(Bloomberg) -- Companies including China’s biggest chip producer and an Apple Inc. supplier are continuing to operate factories in Shanghai during the city’s lockdown by isolating workers and running a closed-off procedure authorized by local authorities, according to people familiar with the matter.

The Shanghai government is allowing some manufacturers to run so-called closed loop systems where employees are able to keep working as long as they’re confined to the factory campus and adhere to certain Covid and testing protocols, the people said, asking not to be named discussing internal procedures. Production capacity, however, may still be affected to some degree due to disruptions to logistics and supply chains.

Pegatron Corp., which makes iPhones in the eastern region of Shanghai locked down until Thursday, is operating normally, according to a person familiar with the company. 

Similarly, at Semiconductor Manufacturing International Corp., known as SMIC, workers who live close to the chipmaker’s factory site in Shanghai’s eastern district of Pudong can continue to work with negative test results, a person familiar with the operation said. Its complex is operating normally, the company said earlier on Monday.

China’s financial center went into a snap, phased lockdown on Monday after authorities failed to contain an omicron outbreak with less invasive measures. Half of the city will be locked down and mass-tested for an initial four days, then the other half will follow from April 1. While China is the last country in the world to maintain a zero-tolerance approach to suppressing the virus, it has been tweaking the strategy to lessen the economic hit. During Shenzhen’s week-long lockdown mid-March, iPhone maker Foxconn Technology Group and other companies were allowed to reopen plants using closed loop systems. 

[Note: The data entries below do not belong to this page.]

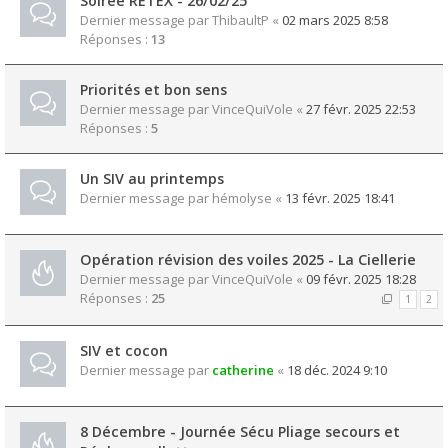
Soirée RETEX - 26/02/25
Dernier message par
ThibaultP
«
02 mars 2025 8:58
Réponses :
13
Priorités et bon sens
Dernier message par
VinceQuiVole
«
27 févr. 2025 22:53
Réponses :
5
Un SIV au printemps
Dernier message par
hémolyse
«
13 févr. 2025 18:41
Opération révision des voiles 2025 - La Ciellerie
Dernier message par
VinceQuiVole
«
09 févr. 2025 18:28
Réponses :
25
1
2
SIV et cocon
Dernier message par
catherine
«
18 déc. 2024 9:10
8 Décembre - Journée Sécu Pliage secours et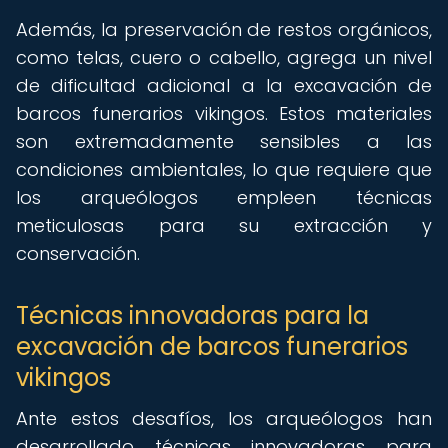
Además, la preservación de restos orgánicos,
como telas, cuero o cabello, agrega un nivel
de dificultad adicional a la excavación de
barcos funerarios vikingos. Estos materiales
son extremadamente sensibles a las
condiciones ambientales, lo que requiere que
los arqueólogos empleen técnicas
meticulosas para su extracción y
conservación.
Técnicas innovadoras para la
excavación de barcos funerarios
vikingos
Ante estos desafíos, los arqueólogos han
desarrollado técnicas innovadoras para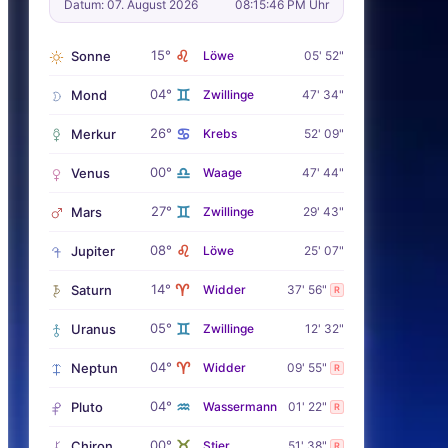
Datum: 07. August 2026
08:15:47 PM Uhr
♌
15°
Sonne
Löwe
05' 52"
♊
04°
Mond
Zwillinge
47' 34"
♋
26°
Merkur
Krebs
52' 09"
♎
00°
Venus
Waage
47' 44"
♊
27°
Mars
Zwillinge
29' 43"
♌
08°
Jupiter
Löwe
25' 07"
♈
14°
Saturn
Widder
37' 56"
R
♊
05°
Uranus
Zwillinge
12' 32"
♈
04°
Neptun
Widder
09' 55"
R
♒
04°
Pluto
Wassermann
01' 22"
R
♉
00°
Chiron
Stier
51' 38"
R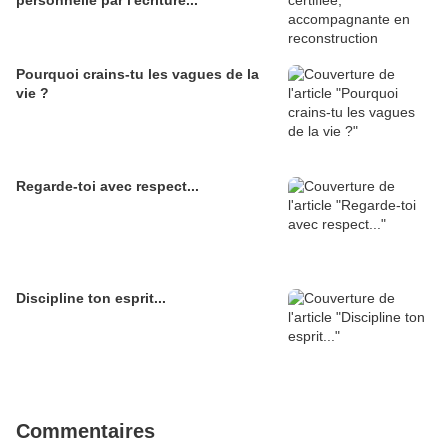
personnelle par l'écriture...
Pourquoi crains-tu les vagues de la
vie ?
Regarde-toi avec respect...
Discipline ton esprit...
Commentaires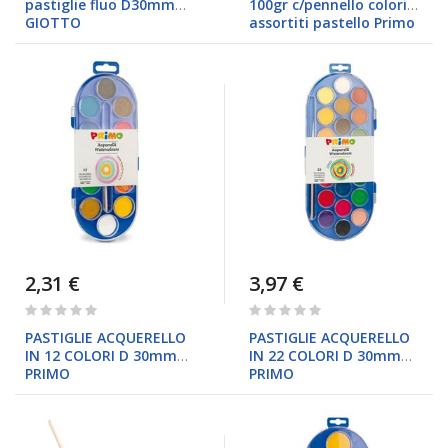
pastiglie fluo D30mm
100gr c/pennello colori
GIOTTO
assortiti pastello Primo
2,31 €
3,97 €
Rating:
Rating:
0%
0%
PASTIGLIE ACQUERELLO
PASTIGLIE ACQUERELLO
IN 12 COLORI D 30mm
IN 22 COLORI D 30mm
PRIMO
PRIMO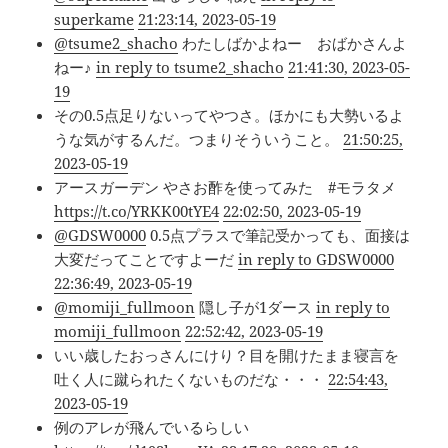
superkame
21:23:14, 2023-05-19
@tsume2_shacho
わたしばかよねー おばかさんよ
ねー♪
in reply to tsume2_shacho
21:41:30, 2023-05-
19
その0.5点足りないってやつさ。ほかにも大勢いるよ
うな気がするんだ。つまりそういうこと。
21:50:25,
2023-05-19
アースガーデン やさお酢を使ってみた #モラタメ
https://t.co/YRKK00tYE4
22:02:50, 2023-05-19
@GDSW0000
0.5点プラスで筆記受かっても、面接は
大変だってことですよーだ
in reply to GDSW0000
22:36:49, 2023-05-19
@momiji_fullmoon
隠し子が1ダース
in reply to
momiji_fullmoon
22:52:42, 2023-05-19
いい歳したおっさんにけり？目を開けたまま寝言を
吐く人に蹴られたくないものだな・・・
22:54:43,
2023-05-19
例のアレが飛んでいるらしい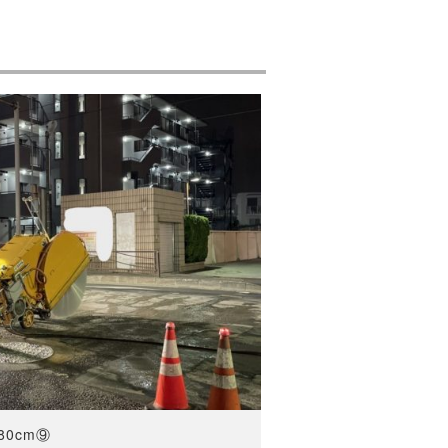
80cm⑨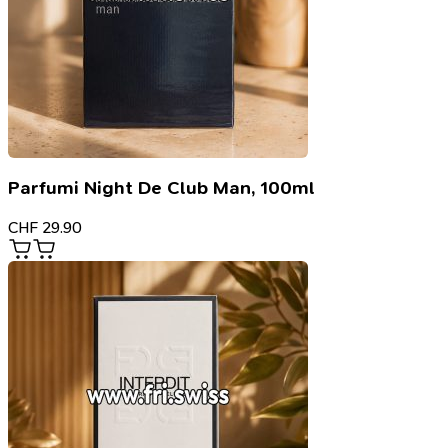
Parfumi Night De Club Man, 100ml
CHF
29.90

China Finds Way to Do Covid Zero While Keeping Factories Open

The compromise comes as President Xi Jinping pledges to minimize the impact of Covid Zero and economists downgrade their outlook for China. 

Olympics System

The world’s second-largest economy faces its worst downward pressure since the initial phase of the pandemic, according to Nomura Holdings Inc., which cast doubt over China reaching its ‘around 5.5%’ growth target for the year because of ongoing outbreaks. 

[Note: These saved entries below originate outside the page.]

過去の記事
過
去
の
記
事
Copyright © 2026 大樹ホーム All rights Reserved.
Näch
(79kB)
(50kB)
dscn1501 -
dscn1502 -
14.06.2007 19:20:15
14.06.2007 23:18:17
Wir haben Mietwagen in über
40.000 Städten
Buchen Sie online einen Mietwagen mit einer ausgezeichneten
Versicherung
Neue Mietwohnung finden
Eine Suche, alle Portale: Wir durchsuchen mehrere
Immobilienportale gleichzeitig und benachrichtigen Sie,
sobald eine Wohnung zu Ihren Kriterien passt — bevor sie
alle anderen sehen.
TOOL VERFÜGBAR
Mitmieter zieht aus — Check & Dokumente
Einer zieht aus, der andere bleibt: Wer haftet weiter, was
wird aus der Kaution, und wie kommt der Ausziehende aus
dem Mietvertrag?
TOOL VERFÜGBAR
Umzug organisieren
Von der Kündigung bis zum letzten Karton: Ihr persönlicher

Closed loops -- which effectively put factory workers in bubbles, insulated from outside infection -- were used during the Winter Olympics in Beijing. Athletes and Games-related personnel were kept separate from the general public, only allowed to travel between sporting venues and their hotels via designated transportation. The system was successful in preventing any Covid spread from the event within the country. 

Why China Is Sticking With Its Covid Zero Strategy: QuickTake

China has kept the virus at bay for most of the past two years using a combination of effectively closed borders, mandatory isolation of all virus cases and mass testing to limit outbreaks. 

But more contagious variants like omicron are challenging the regime, which is becoming more disruptive as infections flare more regularly and the rest of the world opens up. China has imposed more lockdowns in March than at any point in the pandemic, with Shenzhen, Langfang and Tangshan cities near Beijing, the city of Changchun in the northeast and then its surrounding province, Jilin, all put under movement restrictions. 

Jilin remains locked down, with production at factories belonging to the world’s biggest automakers -- Toyota Motor Corp. and Volkswagen AG -- shut down now for more than two weeks.